Represent a list of items in input CSV for H2O


How do I represent a set/list of items in the input data (data frame) for H2O?

I'm using sparkling water 1.6.5 with H2O Flow. My input data (columns in the CSV file) look like this:

age: numeric
gender: enum
hobbies: ?
sports: ?

hobbies and sports are lists/sets with a limited number of possible entries (~20 each). H2O does not seem to have a suitable data type for this. How do I export these into a CSV file that can be processed by H2O Flow?


Solution

  • If you were just recording their main hobby, or main sport, then it would be a single enum column, e.g. hobbies, with 20 levels. You would simply write it as a string field in your csv file, and H2O would read it.

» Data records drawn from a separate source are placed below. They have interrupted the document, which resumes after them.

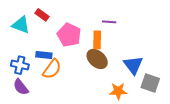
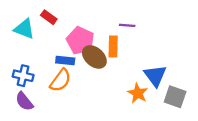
blue rectangle: (44, 55) -> (65, 60), moved
brown ellipse: (97, 59) -> (94, 57), moved
orange star: (118, 91) -> (138, 93), moved, turned 30

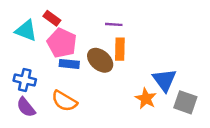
purple line: (127, 25) -> (114, 24), moved
pink pentagon: (80, 41) -> (62, 43), moved
orange semicircle: (60, 80) -> (64, 101), moved, turned 85

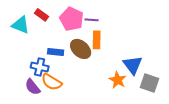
pink pentagon: (62, 43) -> (72, 19), moved
blue cross: (25, 80) -> (40, 67), moved
purple semicircle: (26, 107) -> (33, 87), moved

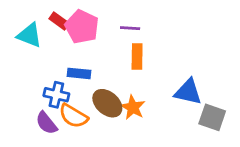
pink pentagon: (72, 19) -> (82, 27), moved
brown ellipse: (81, 49) -> (107, 103), moved
blue triangle: (133, 65) -> (188, 92), turned -40
orange star: (118, 80) -> (133, 107), moved

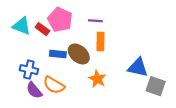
red rectangle: (59, 21) -> (42, 29), moved
blue cross: (56, 95) -> (29, 70), moved
brown ellipse: (107, 103) -> (79, 54), moved

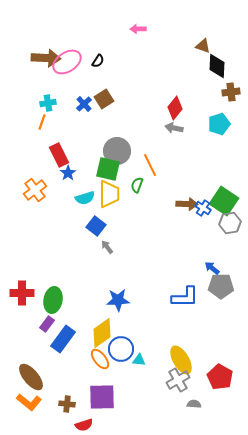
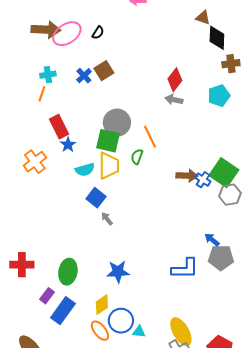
green ellipse: (53, 300) -> (68, 272), moved
yellow diamond: (102, 333) -> (102, 305), size x0.7

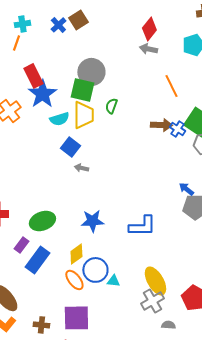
orange line: (150, 137) -> (171, 86), moved
blue star: (68, 145) -> (42, 94), size x1.8
gray arrow: (107, 219) -> (81, 168), turned -40
blue L-shape: (185, 269) -> (142, 226), moved
green ellipse: (68, 272) -> (42, 221), turned 60

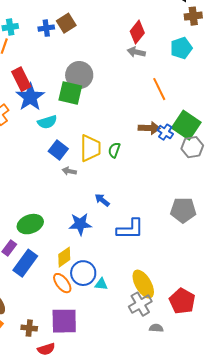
blue cross: (58, 25) -> (46, 28), turned 35
green semicircle: (111, 106) -> (114, 150), moved
yellow trapezoid: (83, 115) -> (90, 148), moved
blue arrow: (186, 189) -> (102, 200), moved

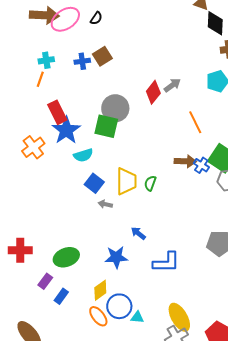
red diamond: (137, 32) -> (153, 92), moved
gray arrow: (136, 52) -> (172, 85), turned 132
blue rectangle: (25, 263) -> (61, 296), size x0.6

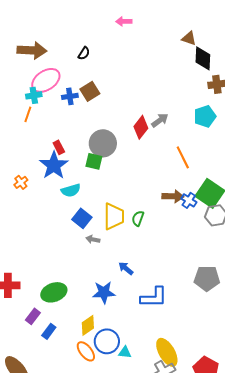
pink ellipse: (65, 19) -> (46, 80), moved
red rectangle: (57, 112) -> (59, 147), moved, size x0.6
green square: (106, 126) -> (94, 161), size x0.7
orange cross: (33, 147) -> (21, 182), size x0.6

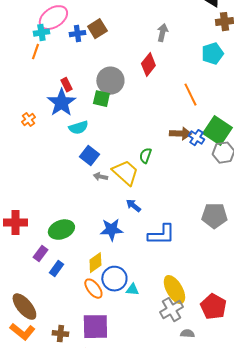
gray arrow: (160, 120) -> (162, 33), moved, turned -42
yellow trapezoid: (114, 216) -> (125, 173), moved, turned -48

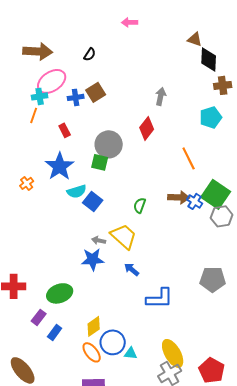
red rectangle: (66, 85) -> (65, 130), moved
blue square: (89, 156) -> (93, 201), moved
green semicircle: (145, 156) -> (140, 205), moved
blue star: (111, 230) -> (93, 259), moved

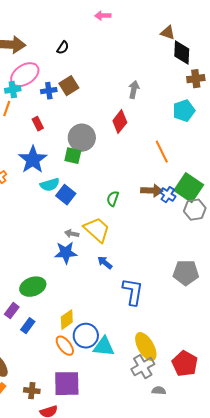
blue L-shape: (160, 298) -> (133, 292), turned -80
cyan triangle: (131, 353) -> (104, 347), size x1.6

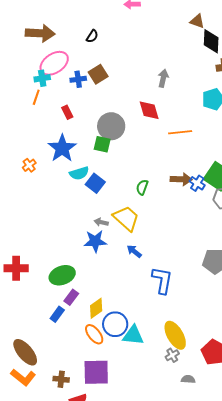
red diamond: (120, 122) -> (149, 110), turned -55
orange line: (162, 152) -> (180, 132), moved, turned -70
purple rectangle: (12, 311) -> (71, 297), moved
gray cross: (143, 367) -> (172, 355), size x0.6

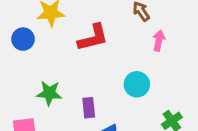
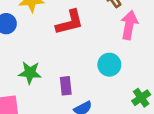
pink arrow: (159, 41) -> (129, 25), size x1.5

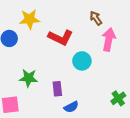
red L-shape: (70, 22) -> (61, 37), turned 40
cyan circle: (109, 65) -> (82, 61), moved

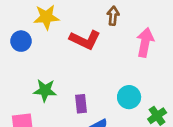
brown arrow: (96, 18) -> (113, 16), moved, turned 40
cyan circle: (82, 61) -> (129, 97), moved

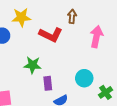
green star: (45, 90) -> (33, 65), moved

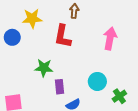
brown arrow: (72, 16) -> (74, 11), moved
red L-shape: (51, 35) -> (63, 36), turned 75

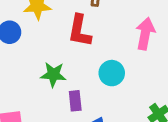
cyan circle: (97, 81) -> (112, 73), moved

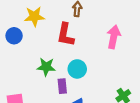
cyan circle: (112, 73) -> (77, 69), moved

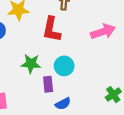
pink arrow: (114, 37) -> (103, 32), turned 60

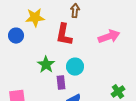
green star: (31, 64) -> (46, 65), turned 30

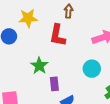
cyan circle: (75, 67) -> (92, 69), moved

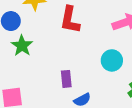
green star: (39, 66) -> (22, 46), moved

    But I think what you are after is where each person has 0+ choices from 20 hobbies? In that case you need to have 20 columns in your csv file, one per hobby; each will be a 2-value enum. It doesn't matter what the two values are: Y/N, T/F, Y/blank, hobby-name/blank, etc. Your csv file might look this:

    name,gender,football?,running?,data mining?,sleeping?
    Tom,M,Y,,,Y
    Dick,M,,,Y,
    Suzy,F,,Y,Y,
    

    Tom likes football and sleeping, Dick lives for data mining and nothing else, and Suzy is into running and data mining.

    By the way, if using deeplearning then it will end up with the same network configuration: a single 20-level enum input will be converted into 20 binary inputs nodes.